## GOAL OF THE EXERCISE
An exact copy of every record, with no pictures, please.

## EXTRACTED MATERIAL
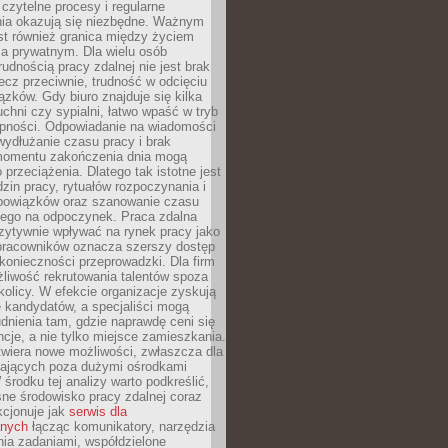
czytelne procesy i regularne
a okazują się niezbędne. Ważnym
st również granica między życiem
 prywatnym. Dla wielu osób
rudnością pracy zdalnej nie jest brak
lecz przeciwnie, trudność w odcięciu
ązków. Gdy biuro znajduje się kilka
chni czy sypialni, łatwo wpaść w tryb
tępności. Odpowiadanie na wiadomości
ydłużanie czasu pracy i brak
omentu zakończenia dnia mogą
 przeciążenia. Dlatego tak istotne jest
dzin pracy, rytuałów rozpoczynania i
bowiązków oraz szanowanie czasu
ego na odpoczynek. Praca zdalna
zytywnie wpływać na rynek pracy jako
 pracowników oznacza szerszy dostęp
 konieczności przeprowadzki. Dla firm
liwość rekrutowania talentów spoza
okolicy. W efekcie organizacje zyskują
 kandydatów, a specjaliści mogą
dnienia tam, gdzie naprawdę ceni się
cje, a nie tylko miejsce zamieszkania.
twiera nowe możliwości, zwłaszcza dla
ających poza dużymi ośrodkami
 środku tej analizy warto podkreślić,
ne środowisko pracy zdalnej coraz
kcjonuje jak
serwis dla
nych
łącząc komunikatory, narzędzia
ia zadaniami, współdzielone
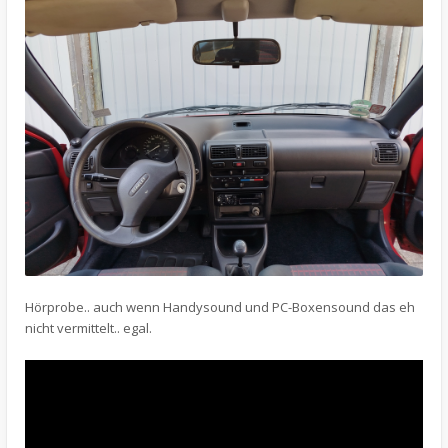
Hörprobe.. auch wenn Handysound und PC-Boxensound das eh
nicht vermittelt.. egal.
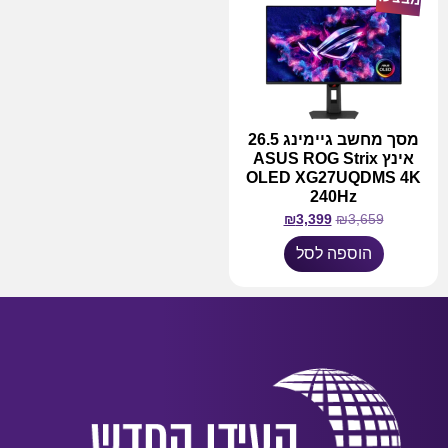
מסך מחשב גיימינג 26.5
אינץ ASUS ROG Strix
OLED XG27UQDMS 4K
240Hz
₪
3,399
₪
3,659
הוספה לסל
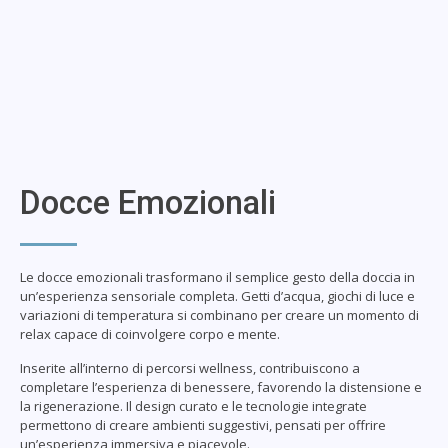
Docce Emozionali
Le docce emozionali trasformano il semplice gesto della doccia in
un’esperienza sensoriale completa. Getti d’acqua, giochi di luce e
variazioni di temperatura si combinano per creare un momento di
relax capace di coinvolgere corpo e mente.
Inserite all’interno di percorsi wellness, contribuiscono a
completare l’esperienza di benessere, favorendo la distensione e
la rigenerazione. Il design curato e le tecnologie integrate
permettono di creare ambienti suggestivi, pensati per offrire
un’esperienza immersiva e piacevole.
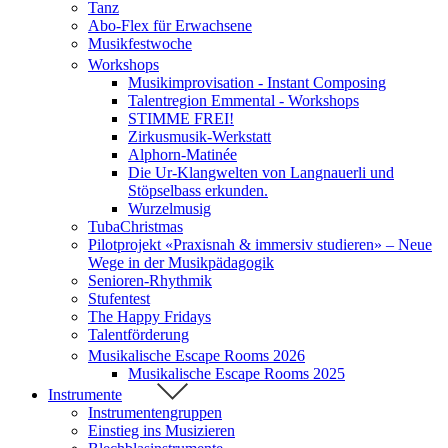
Tanz
Abo-Flex für Erwachsene
Musikfestwoche
Workshops
Musikimprovisation - Instant Composing
Talentregion Emmental - Workshops
STIMME FREI!
Zirkusmusik-Werkstatt
Alphorn-Matinée
Die Ur-Klangwelten von Langnauerli und
Stöpselbass erkunden.
Wurzelmusig
TubaChristmas
Pilotprojekt «Praxisnah & immersiv studieren» – Neue
Wege in der Musikpädagogik
Senioren-Rhythmik
Stufentest
The Happy Fridays
Talentförderung
Musikalische Escape Rooms 2026
Musikalische Escape Rooms 2025
Instrumente
Instrumentengruppen
Einstieg ins Musizieren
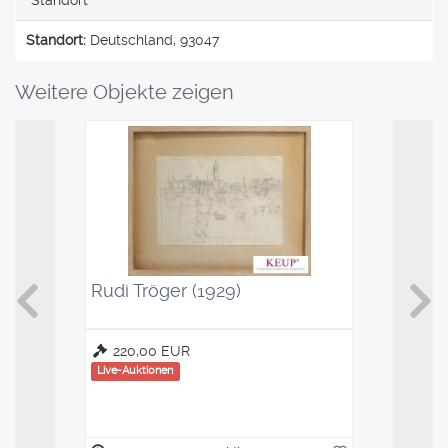
Standort:
Deutschland, 93047
Weitere Objekte zeigen
Rudi Tröger (1929)
Kaffeelö
Saucenl
220,00 EUR
100,00
Live-Auktionen
Live-Auktio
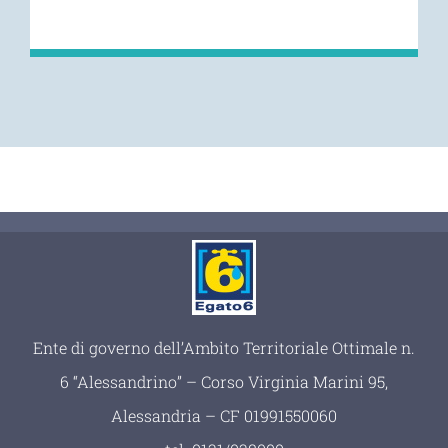
Ente di governo dell’Ambito Territoriale Ottimale n.
6 “Alessandrino” – Corso Virginia Marini 95,
Alessandria – CF 01991550060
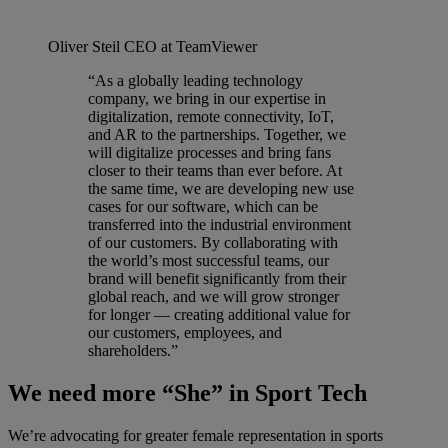
Oliver Steil
CEO at TeamViewer
“As a globally leading technology
company, we bring in our expertise in
digitalization, remote connectivity, IoT,
and AR to the partnerships. Together, we
will digitalize processes and bring fans
closer to their teams than ever before. At
the same time, we are developing new use
cases for our software, which can be
transferred into the industrial environment
of our customers. By collaborating with
the world’s most successful teams, our
brand will benefit significantly from their
global reach, and we will grow stronger
for longer — creating additional value for
our customers, employees, and
shareholders.”
We need more “She” in Sport Tech
We’re advocating for greater female representation in sports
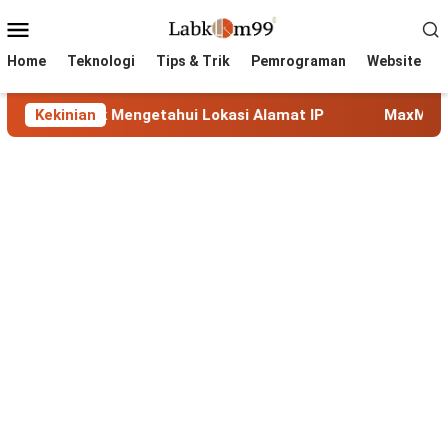
Skip
Mobile
to
Menu
content
Home
Teknologi
Tips & Trik
Pemrograman
Website
engetahui Lokasi Alamat IP
Kekinian
MaxMind GeoLite: Database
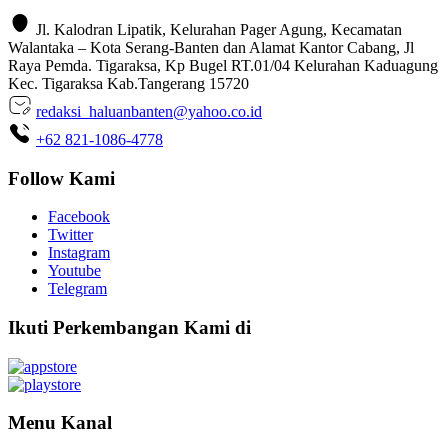
Jl. Kalodran Lipatik, Kelurahan Pager Agung, Kecamatan
Walantaka – Kota Serang-Banten dan Alamat Kantor Cabang, Jl
Raya Pemda. Tigaraksa, Kp Bugel RT.01/04 Kelurahan Kaduagung
Kec. Tigaraksa Kab.Tangerang 15720
redaksi_haluanbanten@yahoo.co.id
+62 821-1086-4778
Follow Kami
Facebook
Twitter
Instagram
Youtube
Telegram
Ikuti Perkembangan Kami di
Menu Kanal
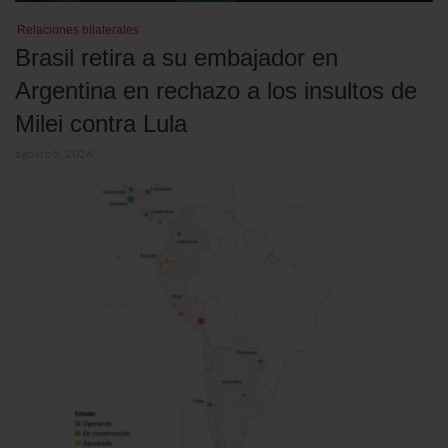
Relaciones bilaterales
Brasil retira a su embajador en
Argentina en rechazo a los insultos de
Milei contra Lula
agosto 5, 2026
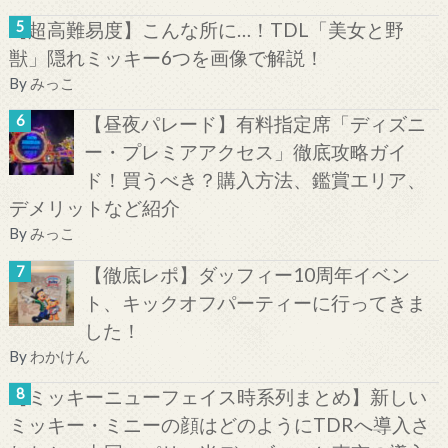
【超高難易度】こんな所に…！TDL「美女と野
獣」隠れミッキー6つを画像で解説！
By
みっこ
【昼夜パレード】有料指定席「ディズニ
ー・プレミアアクセス」徹底攻略ガイ
ド！買うべき？購入方法、鑑賞エリア、
デメリットなど紹介
By
みっこ
【徹底レポ】ダッフィー10周年イベン
ト、キックオフパーティーに行ってきま
した！
By
わかけん
【ミッキーニューフェイス時系列まとめ】新しい
ミッキー・ミニーの顔はどのようにTDRへ導入さ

## ANSWER FOR THE TASK
czytelne procesy i regularne
a okazują się niezbędne. Ważnym
st również granica między życiem
 prywatnym. Dla wielu osób
rudnością pracy zdalnej nie jest brak
lecz przeciwnie, trudność w odcięciu
ązków. Gdy biuro znajduje się kilka
chni czy sypialni, łatwo wpaść w tryb
tępności. Odpowiadanie na wiadomości
ydłużanie czasu pracy i brak
omentu zakończenia dnia mogą
 przeciążenia. Dlatego tak istotne jest
dzin pracy, rytuałów rozpoczynania i
bowiązków oraz szanowanie czasu
ego na odpoczynek. Praca zdalna
zytywnie wpływać na rynek pracy jako
 pracowników oznacza szerszy dostęp
 konieczności przeprowadzki. Dla firm
liwość rekrutowania talentów spoza
okolicy. W efekcie organizacje zyskują
 kandydatów, a specjaliści mogą
dnienia tam, gdzie naprawdę ceni się
cje, a nie tylko miejsce zamieszkania.
twiera nowe możliwości, zwłaszcza dla
ających poza dużymi ośrodkami
 środku tej analizy warto podkreślić,
ne środowisko pracy zdalnej coraz
kcjonuje jak
serwis dla
nych
łącząc komunikatory, narzędzia
ia zadaniami, współdzielone
Hörprobe.. auch wenn Handysound und PC-Boxensound das eh
nicht vermittelt.. egal.
מסך מחשב גיימינג 26.5
אינץ ASUS ROG Strix
OLED XG27UQDMS 4K
240Hz
₪
3,399
₪
3,659
הוספה לסל
Docce Emozionali
Le docce emozionali trasformano il semplice gesto della doccia in
un’esperienza sensoriale completa. Getti d’acqua, giochi di luce e
variazioni di temperatura si combinano per creare un momento di
relax capace di coinvolgere corpo e mente.
Inserite all’interno di percorsi wellness, contribuiscono a
completare l’esperienza di benessere, favorendo la distensione e
la rigenerazione. Il design curato e le tecnologie integrate
permettono di creare ambienti suggestivi, pensati per offrire
un’esperienza immersiva e piacevole.
Tanz
Abo-Flex für Erwachsene
Musikfestwoche
Workshops
Musikimprovisation - Instant Composing
Talentregion Emmental - Workshops
STIMME FREI!
Zirkusmusik-Werkstatt
Alphorn-Matinée
Die Ur-Klangwelten von Langnauerli und
Stöpselbass erkunden.
Wurzelmusig
TubaChristmas
Pilotprojekt «Praxisnah & immersiv studieren» – Neue
Wege in der Musikpädagogik
Senioren-Rhythmik
Stufentest
The Happy Fridays
Talentförderung
Musikalische Escape Rooms 2026
Musikalische Escape Rooms 2025
Instrumente
Instrumentengruppen
Einstieg ins Musizieren
Standort:
Deutschland, 93047
Weitere Objekte zeigen
Rudi Tröger (1929)
Kaffeelö
Saucenl
220,00 EUR
100,00
Live-Auktionen
Live-Auktio
Ente di governo dell’Ambito Territoriale Ottimale n.
6 “Alessandrino” – Corso Virginia Marini 95,
Alessandria – CF 01991550060
Oliver Steil
CEO at TeamViewer
“As a globally leading technology
company, we bring in our expertise in
digitalization, remote connectivity, IoT,
and AR to the partnerships. Together, we
will digitalize processes and bring fans
closer to their teams than ever before. At
the same time, we are developing new use
cases for our software, which can be
transferred into the industrial environment
of our customers. By collaborating with
the world’s most successful teams, our
brand will benefit significantly from their
global reach, and we will grow stronger
for longer — creating additional value for
our customers, employees, and
shareholders.”
We need more “She” in Sport Tech
We’re advocating for greater female representation in sports
Skip
Mobile
to
Menu
content
Home
Teknologi
Tips & Trik
Pemrograman
Website
engetahui Lokasi Alamat IP
Kekinian
MaxMind GeoLite: Database
Jl. Kalodran Lipatik, Kelurahan Pager Agung, Kecamatan
Walantaka – Kota Serang-Banten dan Alamat Kantor Cabang, Jl
Raya Pemda. Tigaraksa, Kp Bugel RT.01/04 Kelurahan Kaduagung
Kec. Tigaraksa Kab.Tangerang 15720
redaksi_haluanbanten@yahoo.co.id
+62 821-1086-4778
Follow Kami
Facebook
Twitter
Instagram
Youtube
Telegram
Ikuti Perkembangan Kami di
Menu Kanal
Relaciones bilaterales
Brasil retira a su embajador en
Argentina en rechazo a los insultos de
Milei contra Lula
agosto 5, 2026
【超高難易度】こんな所に…！TDL「美女と野
獣」隠れミッキー6つを画像で解説！
By
みっこ
【昼夜パレード】有料指定席「ディズニ
ー・プレミアアクセス」徹底攻略ガイ
ド！買うべき？購入方法、鑑賞エリア、
デメリットなど紹介
By
みっこ
【徹底レポ】ダッフィー10周年イベン
ト、キックオフパーティーに行ってきま
した！
By
わかけん
【ミッキーニューフェイス時系列まとめ】新しい
ミッキー・ミニーの顔はどのようにTDRへ導入さ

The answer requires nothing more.